Facebook Interview Question
SDETsCountry: United States
This can be nicely implemented, if the dictionary is in a trie.
Just start finding words in the trie, and put all word breaks onto
a stack, together with the number of words found (1 at the beginning)
Then go back to the stack pick the next, try to extend until you eventually
reach the the end of the string.
the question is when to stop. If you want to be sure to minimize, you have to
work through the complete stack.
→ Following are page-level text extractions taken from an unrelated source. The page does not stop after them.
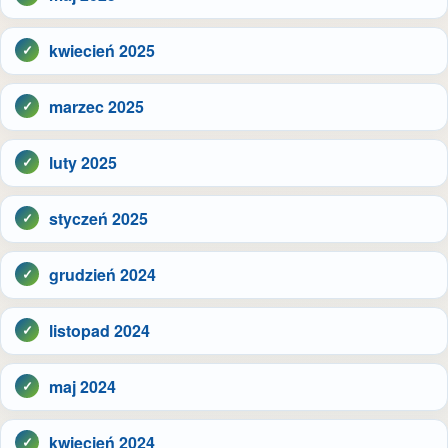
kwiecień 2025
marzec 2025
luty 2025
styczeń 2025
grudzień 2024
listopad 2024
maj 2024
kwiecień 2024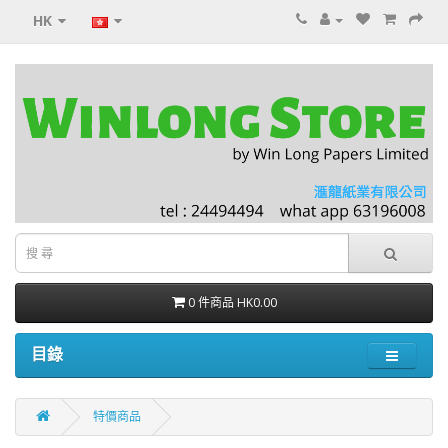
HK
0 件商品 HK0.00
目錄
特價商品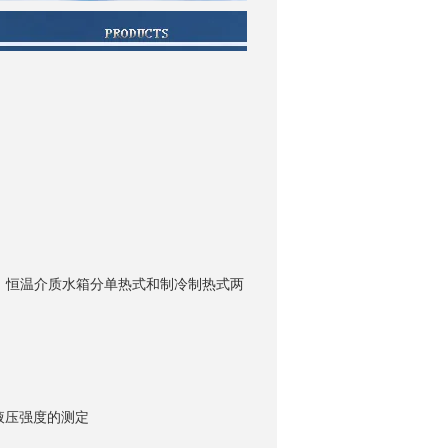
。恒温介质水箱分单热式和制冷制热式两
液压强度的测定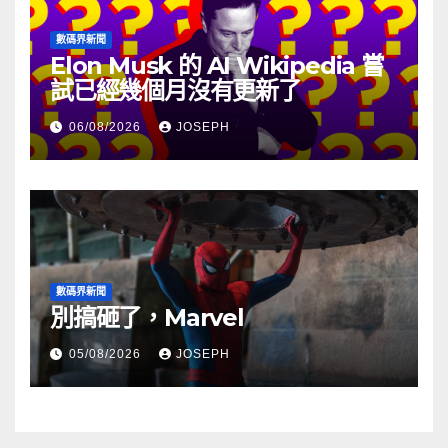
數碼界新聞
Elon Musk 的 AI Wikipedia 嘗
試已經幾個月沒有更新了
06/08/2026
JOSEPH
數碼界新聞
別搞砸了，Marvel
05/08/2026
JOSEPH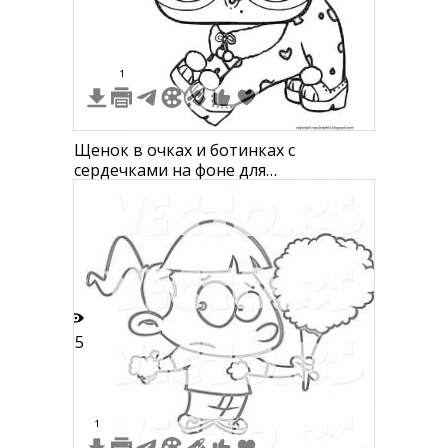
1
Щенок в очках и ботинках с
сердечками на фоне для
раскрашивания
15
1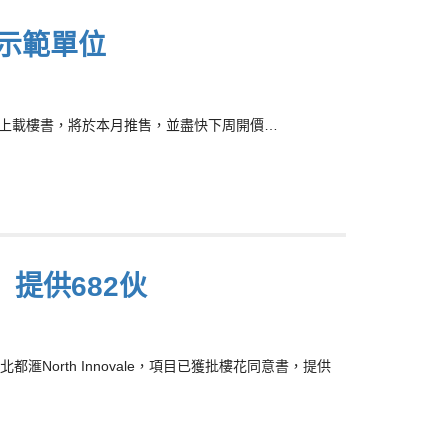
示範單位
I上載樓書，將於本月推售，並盡快下周開價…
書 提供682伙
滙North Innovale，項目已獲批樓花同意書，提供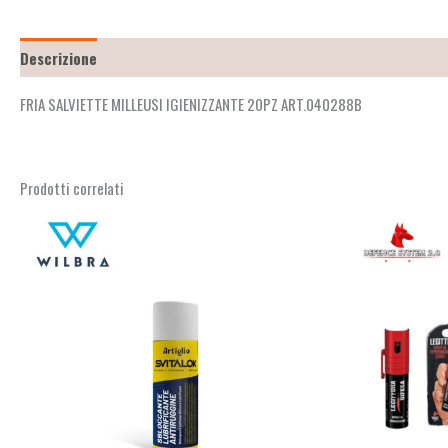
Descrizione
Recensioni (0)
FRIA SALVIETTE MILLEUSI IGIENIZZANTE 20PZ ART.040288B
Prodotti correlati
Intuitively, I would say, the algorithm will first
try longest words (with common prefixes), if he can make it through, the first solution
has a high chance of being the best. "High chance" needs to be investigated, if your life
depends on speed and accuracy.
Here an implementation, with the hash set for dictionary, slower, but doesn't need a Trie
implementation.
#include <string>
#include <unordered_set>
#include <stack>
#include <algorithm>
#include <limits>
#include <iostream>
using namespace std;
int min_word_breaks(const string& inputStr, const unordered_set<string>& dict)
{
int min_word_breaks = numeric_limits<int>::max();
size_t max_word_len = 0;
for (const auto& word : dict) max_word_len = max(max_word_len, word.size());
stack<pair<size_t, int>> s({ {0, 0} });
while (!s.empty()) {
auto idx = s.top().first;
auto word_ct = s.top().second;
s.pop();
if (idx == inputStr.length()) {
min_word_breaks = min(min_word_breaks, word_ct - 1);
} else if (word_ct + 1 < min_word_breaks) { // explore if I could beat current best
for (size_t len = 1; idx + len <= inputStr.length() && len <= max_word_len; ++len) {
if (dict.count(inputStr.substr(idx, len))) {
s.push({ idx + len, word_ct + 1 });
}
}
}
}
return min_word_breaks;
}
int main()
{
cout << min_word_breaks("CatMat", { "Cat", "Mat", "Ca", "tM", "at", "C", "Dog", "og", "Do" }) << endl;
}
Here is the python solution
def test():
str = "CatMat"
wordList = ["Cat", "Mat", "Ca", "tM", "at", "C", "Dog", "og", "Do"]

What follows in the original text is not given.